One comment - considering the source of the material, I'm wondering about the possibility that the brake dust has asbestos mixed in with it. Rotors are metal, but the brake pads that come into contact with them can contain asbestos.


----------



## Devil (Nov 10, 2008)

Rahnefan said:


> It doesn't get much more authentic than that. Unless you hired real ghosts also. Brake dust. Who'da figured. Thanks Devil.


It's not Brake pad dust... It is the metal that is cut away from the rotor but it could have some brake pad dust in it so alway use a mask to protect yourself. If you don't want to use the metal from the brake rotors any metal shaving will do.


----------



## Copchick (Apr 10, 2012)

I like how it keeps getting more rusted and thicker looking. Really cool idea!


----------



## Sawtooth Jack (Apr 9, 2011)

You could probably substitute with a finely shredded steel wool, the kind without the soap in it. That is the same thing you would add to vinegar to age wood overnight.


----------



## Rahnefan (May 1, 2009)

Ah, gotcha.


----------



## Death's Door (Mar 22, 2006)

Devil brought his "rusted" pieces with him to the Jersey Devil M&T on Saturday and the effect did look awesome on the PVC pipe. Looked very authentic. Please don't call him a genius - the rest of us have to deal with him at the M&T every month.


----------



## Devil (Nov 10, 2008)

UPDATE: I went to an Automotive Machine Shop today and they also have metal shaving. The shaving are much cleaner and finer. I will be testing them in a mixture soon and expect a better result.


----------



## IMU (Apr 8, 2009)

Fairly simple with great results.
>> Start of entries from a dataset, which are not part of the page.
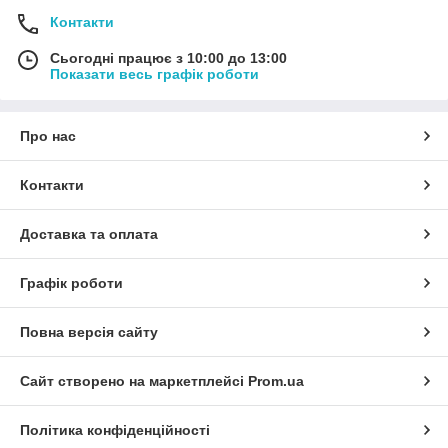
Контакти
Сьогодні працює з 10:00 до 13:00
Показати весь графік роботи
Про нас
Контакти
Доставка та оплата
Графік роботи
Повна версія сайту
Сайт створено на маркетплейсі
Prom.ua
Політика конфіденційності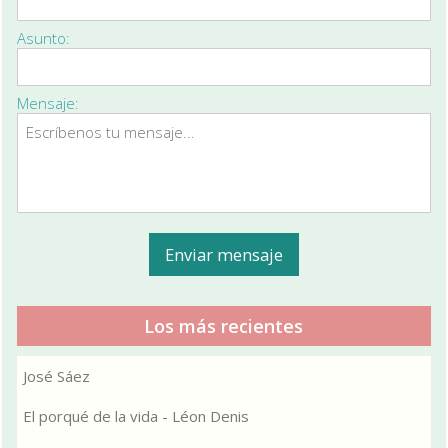
Asunto:
Mensaje:
Los más recientes
José Sáez
El porqué de la vida - Léon Denis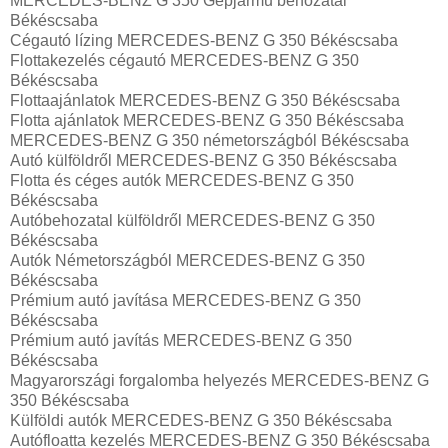
MERCEDES-BENZ G 350 Gépjármű behozatal‎
Békéscsaba
Cégautó lízing MERCEDES-BENZ G 350 Békéscsaba
Flottakezelés cégautó MERCEDES-BENZ G 350
Békéscsaba
Flottaajánlatok MERCEDES-BENZ G 350 Békéscsaba
Flotta ajánlatok MERCEDES-BENZ G 350 Békéscsaba
MERCEDES-BENZ G 350 németországból Békéscsaba
Autó külföldről MERCEDES-BENZ G 350 Békéscsaba
Flotta és céges autók MERCEDES-BENZ G 350
Békéscsaba
Autóbehozatal külföldről MERCEDES-BENZ G 350
Békéscsaba
Autók Németországból‎ MERCEDES-BENZ G 350
Békéscsaba
Prémium autó javítása MERCEDES-BENZ G 350
Békéscsaba
Prémium autó javítás MERCEDES-BENZ G 350
Békéscsaba
Magyarországi forgalomba helyezés MERCEDES-BENZ G
350 Békéscsaba
Külföldi autók‎ MERCEDES-BENZ G 350 Békéscsaba
Autófloatta kezelés MERCEDES-BENZ G 350 Békéscsaba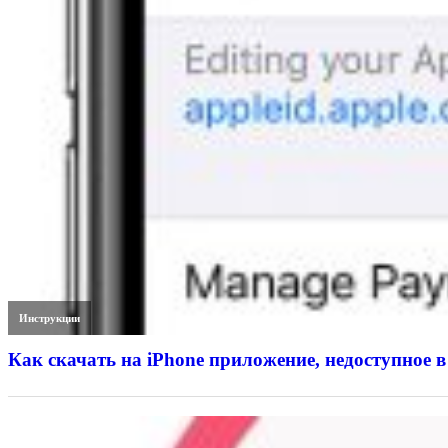
Инструкции
Как скачать на iPhone приложение, недоступное в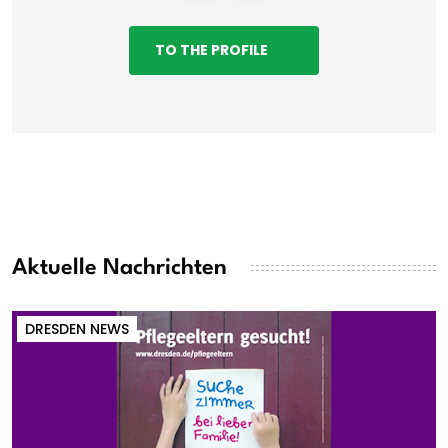
TO THE PROFILE
Aktuelle Nachrichten
DRESDEN NEWS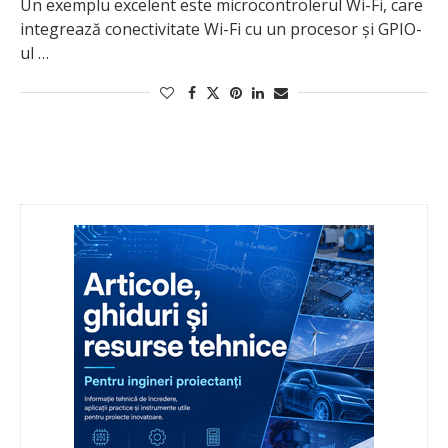
Un exemplu excelent este microcontrolerul Wi-Fi, care
integrează conectivitate Wi-Fi cu un procesor și GPIO-
ul …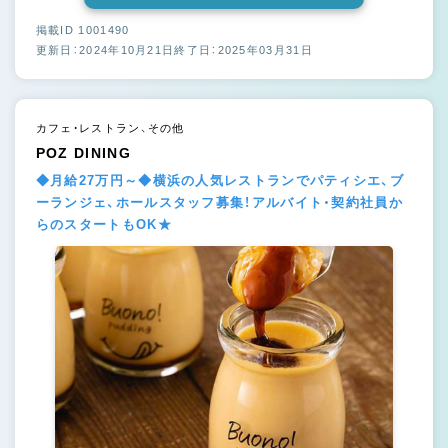
掲載ID 1001490
更新日：2024年10月21日
終了日：2025年03月31日
カフェ・レストラン、その他
POZ DINING
◆月給27万円～◆横浜の人気レストランでパティシエ、ブ
ーランジェ、ホールスタッフ募集！アルバイト・契約社員か
らのスタートもOK★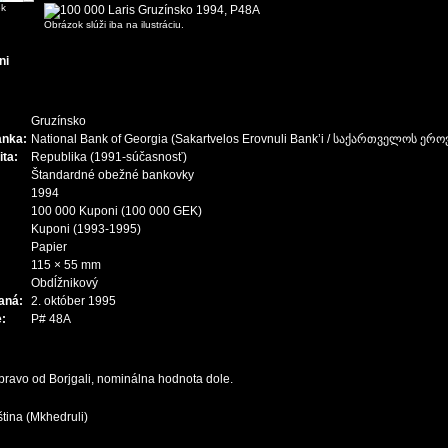
ek
Obrázok slúži iba na ilustráciu.
ni
Gruzínsko
anka:
National Bank of Georgia (Sakartvelos Erovnuli Bank’i / საქართველოს ერ
ita:
Republika
(1991-súčasnosť)
Štandardné obežné bankovky
1994
100 000 Kuponi
(100 000 GEK)
Kuponi
(1993-1995)
Papier
:
115 × 55 mm
Obdĺžnikový
aná:
2. október 1995
:
P# 48A
vpravo od Borjgali, nominálna hodnota dole.
tina (Mkhedruli)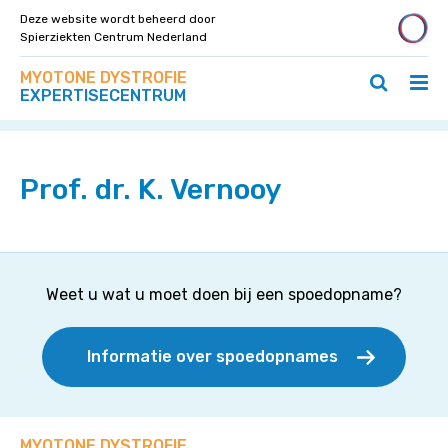
Deze website wordt beheerd door
Spierziekten Centrum Nederland
Zoek
Navigeer
MYOTONE DYSTROFIE
op
Hoo
Zoeken
direct
EXPERTISECENTRUM
deze
Home
>
Specialisten
>
Prof. dr. K. Vernooy
ope
openen
naar
site
/
/
content
slui
sluiten
Prof. dr. K. Vernooy
Weet u wat u moet doen bij een spoedopname?
Informatie over spoedopnames
MYOTONE DYSTROFIE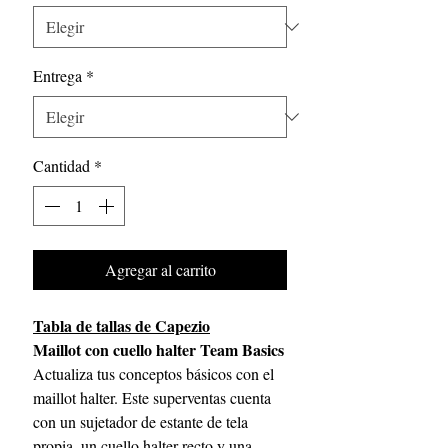
Entrega
*
Cantidad
*
Agregar al carrito
Tabla de tallas de Capezio
Maillot con cuello halter Team Basics
Actualiza tus conceptos básicos con el
maillot halter. Este superventas cuenta
con un sujetador de estante de tela
propia, un cuello halter recto y una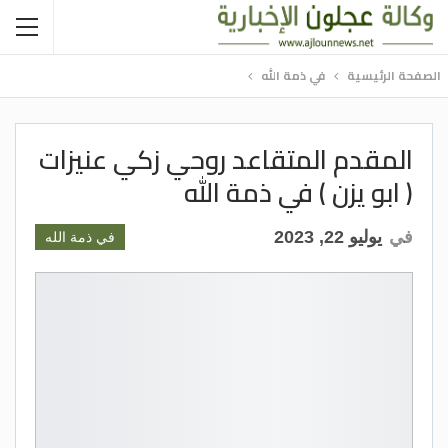
الصفحة الرئيسية
في ذمة الله
المقدم المتقاعد روحي زكي عنيزات
( ابو يزن ) في ذمة الله
في
يوليو 22, 2023
في ذمة الله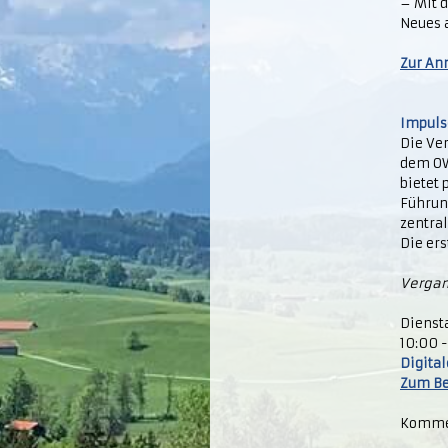
– Mit 
Neues 
Zur An
Impuls
Die Ver
dem OW
bietet 
Führun
zentra
Die er
Vergan
Diensta
10:00 -
Digita
Zum Be
Komme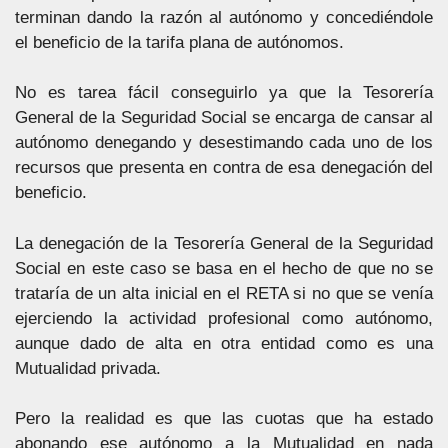
terminan dando la razón al autónomo y concediéndole
el beneficio de la tarifa plana de autónomos.
No es tarea fácil conseguirlo ya que la Tesorería
General de la Seguridad Social se encarga de cansar al
autónomo denegando y desestimando cada uno de los
recursos que presenta en contra de esa denegación del
beneficio.
La denegación de la Tesorería General de la Seguridad
Social en este caso se basa en el hecho de que no se
trataría de un alta inicial en el RETA si no que se venía
ejerciendo la actividad profesional como autónomo,
aunque dado de alta en otra entidad como es una
Mutualidad privada.
Pero la realidad es que las cuotas que ha estado
abonando ese autónomo a la Mutualidad en nada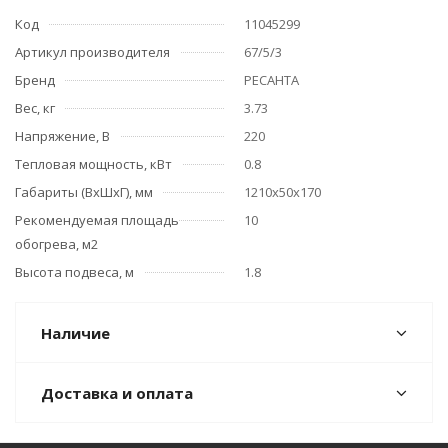
Код
11045299
Артикул производителя
67/5/3
Бренд
РЕСАНТА
Вес, кг
3.73
Напряжение, В
220
Тепловая мощность, кВт
0.8
Габариты (ВхШхГ), мм
1210х50х170
Рекомендуемая площадь
10
обогрева, м2
Высота подвеса, м
1.8
Наличие
Доставка и оплата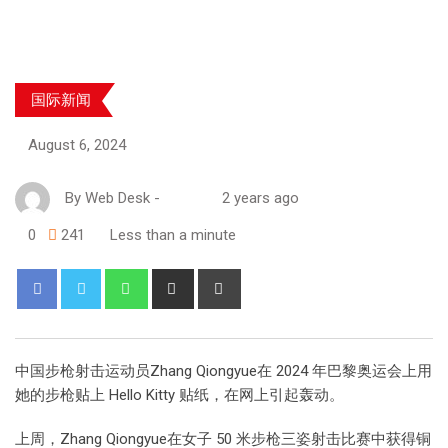
国际新闻
August 6, 2024
By
Web Desk
-
2 years ago
0
241
Less than a minute
中国步枪射击运动员Zhang Qiongyue在 2024 年巴黎奥运会上用
她的步枪贴上 Hello Kitty 贴纸，在网上引起轰动。
上周，Zhang Qiongyue在女子 50 米步枪三姿射击比赛中获得铜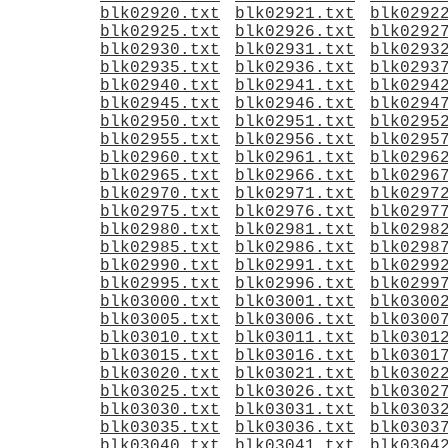
blk02920.txt
blk02921.txt
blk0292
blk02925.txt
blk02926.txt
blk0292
blk02930.txt
blk02931.txt
blk0293
blk02935.txt
blk02936.txt
blk0293
blk02940.txt
blk02941.txt
blk0294
blk02945.txt
blk02946.txt
blk0294
blk02950.txt
blk02951.txt
blk0295
blk02955.txt
blk02956.txt
blk0295
blk02960.txt
blk02961.txt
blk0296
blk02965.txt
blk02966.txt
blk0296
blk02970.txt
blk02971.txt
blk0297
blk02975.txt
blk02976.txt
blk0297
blk02980.txt
blk02981.txt
blk0298
blk02985.txt
blk02986.txt
blk0298
blk02990.txt
blk02991.txt
blk0299
blk02995.txt
blk02996.txt
blk0299
blk03000.txt
blk03001.txt
blk0300
blk03005.txt
blk03006.txt
blk0300
blk03010.txt
blk03011.txt
blk0301
blk03015.txt
blk03016.txt
blk0301
blk03020.txt
blk03021.txt
blk0302
blk03025.txt
blk03026.txt
blk0302
blk03030.txt
blk03031.txt
blk0303
blk03035.txt
blk03036.txt
blk0303
blk03040.txt
blk03041.txt
blk0304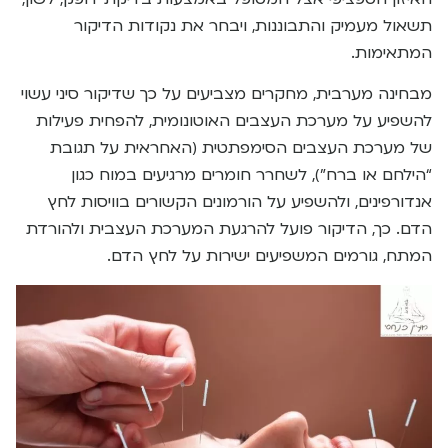
תשאול מעמיק והתבוננות, ויבחר את נקודות הדיקור
המתאימות.
מבחינה מערבית, מחקרים מצביעים על כך שדיקור סיני עשוי
להשפיע על מערכת העצבים האוטונומית, להפחית פעילות
של מערכת העצבים הסימפתטית (האחראית על תגובת
“הילחם או ברח”), לשחרר חומרים מרגיעים במוח כגון
אנדורפינים, ולהשפיע על הורמונים הקשורים בוויסות לחץ
הדם. כך, הדיקור פועל להרגעת המערכת העצבית ולהורדת
המתח, גורמים המשפיעים ישירות על לחץ הדם.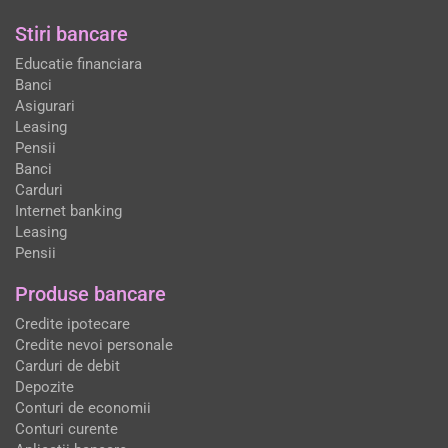
Stiri bancare
Educatie financiara
Banci
Asigurari
Leasing
Pensii
Banci
Carduri
Internet banking
Leasing
Pensii
Produse bancare
Credite ipotecare
Credite nevoi personale
Carduri de debit
Depozite
Conturi de economii
Conturi curente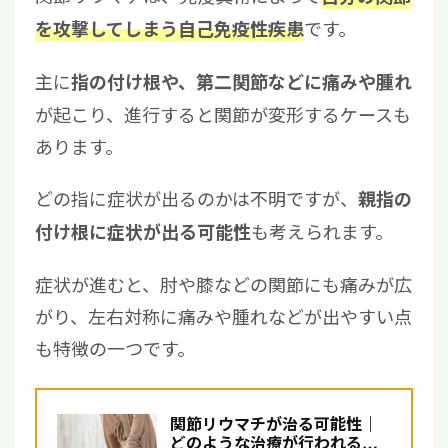
です。
を攻撃してしまう自己免疫性疾患
主に
指の付け根や、第二関節などに痛みや腫れ
が起こり、進行すると関節が変形するケースも
あります。
どの指に症状が出るのかは不明ですが、
親指の
も考えられます。
付け根に症状が出る可能性
症状が進むと、肘や膝などの関節にも痛みが広
がり、左右対称に痛みや腫れなどが出やすい点
も特徴の一つです。
関節リウマチが治る可能性｜
どのような治療が行われる？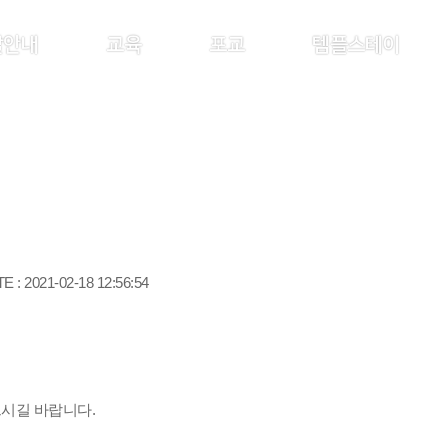
찰안내
교육
포교
템플스테이
E : 2021-02-18 12:56:54
시길 바랍니다.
Too bad I don't have an automotive place close by that's willing to 'donate' their metal shavings.


----------



## bujaca (Oct 10, 2013)

Devil said:


> Let me know what you think... This shows you how it will look and how you can make Devils Rust... Please like if you could use this..!
> 
> Devils Rust - YouTube


A brilliant and gorgeous technique, thanks a million for posting it! I can't wait to try it out, not just for Halloween stuff, I'm gonna rust up some year round garden decor stuff too!

Incredibly generous of you to share this, I totally love it, and made sure to 'like' your video 

cj


----------



## discozombie (Jun 21, 2012)

I used this technique on a "saw blade" made from foam. I had people touching it to see if it was real.. this is a great technique.


----------